The data that follows must be transcribed in full and exactly, minus the pictures.

== DATA RECORDS ==

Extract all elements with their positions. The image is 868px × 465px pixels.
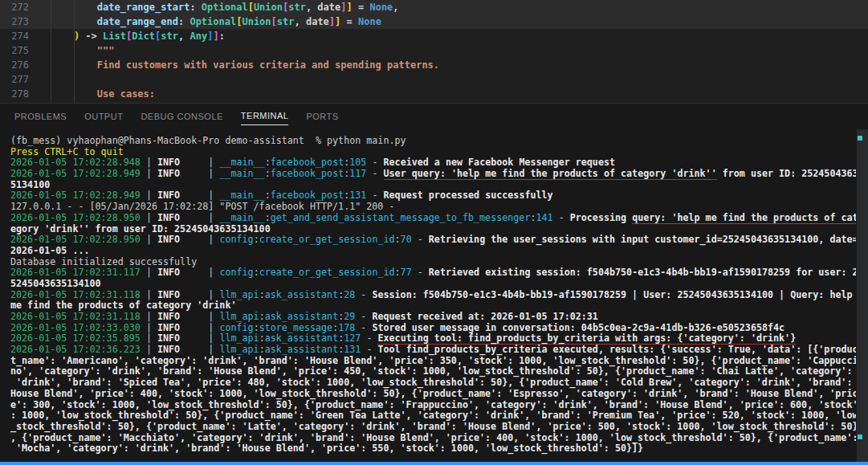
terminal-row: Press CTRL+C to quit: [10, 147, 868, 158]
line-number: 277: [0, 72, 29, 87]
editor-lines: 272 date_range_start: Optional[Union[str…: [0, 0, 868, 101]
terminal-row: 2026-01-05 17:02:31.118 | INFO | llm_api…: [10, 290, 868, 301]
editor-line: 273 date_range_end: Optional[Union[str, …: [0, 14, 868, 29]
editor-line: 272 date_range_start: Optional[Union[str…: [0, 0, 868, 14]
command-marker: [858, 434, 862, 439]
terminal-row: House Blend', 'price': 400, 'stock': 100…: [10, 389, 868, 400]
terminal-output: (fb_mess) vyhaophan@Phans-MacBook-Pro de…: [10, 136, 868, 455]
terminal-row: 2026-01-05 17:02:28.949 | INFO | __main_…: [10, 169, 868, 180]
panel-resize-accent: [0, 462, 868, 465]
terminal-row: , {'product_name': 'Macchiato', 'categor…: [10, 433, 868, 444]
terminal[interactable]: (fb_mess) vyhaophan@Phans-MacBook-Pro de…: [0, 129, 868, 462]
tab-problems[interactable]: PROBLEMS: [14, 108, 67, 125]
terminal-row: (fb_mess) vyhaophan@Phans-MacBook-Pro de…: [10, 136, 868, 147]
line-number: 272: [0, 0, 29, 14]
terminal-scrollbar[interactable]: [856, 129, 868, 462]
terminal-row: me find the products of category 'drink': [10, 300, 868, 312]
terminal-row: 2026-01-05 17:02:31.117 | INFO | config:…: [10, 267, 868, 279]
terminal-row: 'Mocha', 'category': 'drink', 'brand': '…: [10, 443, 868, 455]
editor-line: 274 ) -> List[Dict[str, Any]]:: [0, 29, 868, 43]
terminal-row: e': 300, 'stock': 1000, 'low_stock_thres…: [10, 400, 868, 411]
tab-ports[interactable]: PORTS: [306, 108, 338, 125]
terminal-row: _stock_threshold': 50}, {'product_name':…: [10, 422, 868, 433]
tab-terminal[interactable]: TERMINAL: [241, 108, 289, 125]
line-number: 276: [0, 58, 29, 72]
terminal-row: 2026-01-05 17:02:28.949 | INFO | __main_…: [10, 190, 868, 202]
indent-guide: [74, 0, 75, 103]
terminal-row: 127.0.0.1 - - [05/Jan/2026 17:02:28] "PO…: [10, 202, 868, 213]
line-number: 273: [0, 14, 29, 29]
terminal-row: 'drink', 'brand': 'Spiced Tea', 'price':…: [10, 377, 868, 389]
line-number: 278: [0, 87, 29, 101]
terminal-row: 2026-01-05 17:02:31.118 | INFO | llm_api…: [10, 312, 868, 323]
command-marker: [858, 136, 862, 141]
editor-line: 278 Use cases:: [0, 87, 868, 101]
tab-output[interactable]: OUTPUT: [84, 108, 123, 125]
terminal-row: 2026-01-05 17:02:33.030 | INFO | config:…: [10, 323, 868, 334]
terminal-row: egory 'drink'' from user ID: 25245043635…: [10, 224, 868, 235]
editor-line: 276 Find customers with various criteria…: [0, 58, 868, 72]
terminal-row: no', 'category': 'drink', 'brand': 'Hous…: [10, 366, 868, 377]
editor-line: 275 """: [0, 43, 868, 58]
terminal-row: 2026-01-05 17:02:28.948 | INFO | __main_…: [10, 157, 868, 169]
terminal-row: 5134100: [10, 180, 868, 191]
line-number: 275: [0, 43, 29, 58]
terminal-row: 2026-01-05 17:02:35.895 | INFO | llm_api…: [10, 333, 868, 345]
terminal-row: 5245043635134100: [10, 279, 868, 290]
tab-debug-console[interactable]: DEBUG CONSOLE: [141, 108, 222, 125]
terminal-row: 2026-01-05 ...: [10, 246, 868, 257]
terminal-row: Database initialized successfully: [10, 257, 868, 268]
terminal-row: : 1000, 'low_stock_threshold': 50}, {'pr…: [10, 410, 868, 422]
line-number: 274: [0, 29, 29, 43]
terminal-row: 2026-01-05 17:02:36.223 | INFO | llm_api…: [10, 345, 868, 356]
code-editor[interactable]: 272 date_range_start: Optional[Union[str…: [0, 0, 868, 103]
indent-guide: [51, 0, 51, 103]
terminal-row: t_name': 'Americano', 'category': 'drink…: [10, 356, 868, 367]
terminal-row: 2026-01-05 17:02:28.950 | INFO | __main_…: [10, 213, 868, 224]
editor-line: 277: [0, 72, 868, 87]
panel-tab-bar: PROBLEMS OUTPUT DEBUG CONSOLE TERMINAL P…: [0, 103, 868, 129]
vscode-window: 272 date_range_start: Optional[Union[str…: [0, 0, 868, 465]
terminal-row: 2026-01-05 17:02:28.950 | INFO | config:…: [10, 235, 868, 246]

===

## ANSWER FOR THIS EXERCISE
Extract all elements with their positions. The image is 868px × 465px pixels.
terminal-row: Press CTRL+C to quit: [10, 147, 868, 158]
line-number: 277: [0, 72, 29, 87]
editor-lines: 272 date_range_start: Optional[Union[str…: [0, 0, 868, 101]
terminal-row: 2026-01-05 17:02:31.118 | INFO | llm_api…: [10, 290, 868, 301]
editor-line: 273 date_range_end: Optional[Union[str, …: [0, 14, 868, 29]
editor-line: 272 date_range_start: Optional[Union[str…: [0, 0, 868, 14]
command-marker: [858, 434, 862, 439]
terminal-row: House Blend', 'price': 400, 'stock': 100…: [10, 389, 868, 400]
terminal-output: (fb_mess) vyhaophan@Phans-MacBook-Pro de…: [10, 136, 868, 455]
terminal-row: 2026-01-05 17:02:28.949 | INFO | __main_…: [10, 169, 868, 180]
panel-resize-accent: [0, 462, 868, 465]
terminal-row: , {'product_name': 'Macchiato', 'categor…: [10, 433, 868, 444]
terminal[interactable]: (fb_mess) vyhaophan@Phans-MacBook-Pro de…: [0, 129, 868, 462]
tab-problems[interactable]: PROBLEMS: [14, 108, 67, 125]
terminal-row: (fb_mess) vyhaophan@Phans-MacBook-Pro de…: [10, 136, 868, 147]
line-number: 272: [0, 0, 29, 14]
terminal-scrollbar[interactable]: [856, 129, 868, 462]
terminal-row: me find the products of category 'drink': [10, 300, 868, 312]
terminal-row: 2026-01-05 17:02:31.117 | INFO | config:…: [10, 267, 868, 279]
terminal-row: 'Mocha', 'category': 'drink', 'brand': '…: [10, 443, 868, 455]
editor-line: 274 ) -> List[Dict[str, Any]]:: [0, 29, 868, 43]
terminal-row: e': 300, 'stock': 1000, 'low_stock_thres…: [10, 400, 868, 411]
tab-ports[interactable]: PORTS: [306, 108, 338, 125]
terminal-row: _stock_threshold': 50}, {'product_name':…: [10, 422, 868, 433]
tab-terminal[interactable]: TERMINAL: [241, 108, 289, 125]
line-number: 276: [0, 58, 29, 72]
terminal-row: 2026-01-05 17:02:28.949 | INFO | __main_…: [10, 190, 868, 202]
indent-guide: [74, 0, 75, 103]
terminal-row: 127.0.0.1 - - [05/Jan/2026 17:02:28] "PO…: [10, 202, 868, 213]
line-number: 273: [0, 14, 29, 29]
terminal-row: 'drink', 'brand': 'Spiced Tea', 'price':…: [10, 377, 868, 389]
line-number: 278: [0, 87, 29, 101]
terminal-row: 2026-01-05 17:02:31.118 | INFO | llm_api…: [10, 312, 868, 323]
command-marker: [858, 136, 862, 141]
editor-line: 278 Use cases:: [0, 87, 868, 101]
tab-output[interactable]: OUTPUT: [84, 108, 123, 125]
terminal-row: 2026-01-05 17:02:33.030 | INFO | config:…: [10, 323, 868, 334]
terminal-row: egory 'drink'' from user ID: 25245043635…: [10, 224, 868, 235]
editor-line: 276 Find customers with various criteria…: [0, 58, 868, 72]
terminal-row: no', 'category': 'drink', 'brand': 'Hous…: [10, 366, 868, 377]
editor-line: 275 """: [0, 43, 868, 58]
terminal-row: 2026-01-05 17:02:28.948 | INFO | __main_…: [10, 157, 868, 169]
terminal-row: 5134100: [10, 180, 868, 191]
line-number: 275: [0, 43, 29, 58]
terminal-row: 2026-01-05 17:02:35.895 | INFO | llm_api…: [10, 333, 868, 345]
terminal-row: 5245043635134100: [10, 279, 868, 290]
tab-debug-console[interactable]: DEBUG CONSOLE: [141, 108, 222, 125]
terminal-row: 2026-01-05 ...: [10, 246, 868, 257]
terminal-row: Database initialized successfully: [10, 257, 868, 268]
terminal-row: : 1000, 'low_stock_threshold': 50}, {'pr…: [10, 410, 868, 422]
line-number: 274: [0, 29, 29, 43]
terminal-row: 2026-01-05 17:02:36.223 | INFO | llm_api…: [10, 345, 868, 356]
code-editor[interactable]: 272 date_range_start: Optional[Union[str…: [0, 0, 868, 103]
indent-guide: [51, 0, 51, 103]
terminal-row: t_name': 'Americano', 'category': 'drink…: [10, 356, 868, 367]
terminal-row: 2026-01-05 17:02:28.950 | INFO | __main_…: [10, 213, 868, 224]
editor-line: 277: [0, 72, 868, 87]
panel-tab-bar: PROBLEMS OUTPUT DEBUG CONSOLE TERMINAL P…: [0, 103, 868, 129]
vscode-window: 272 date_range_start: Optional[Union[str…: [0, 0, 868, 465]
terminal-row: 2026-01-05 17:02:28.950 | INFO | config:…: [10, 235, 868, 246]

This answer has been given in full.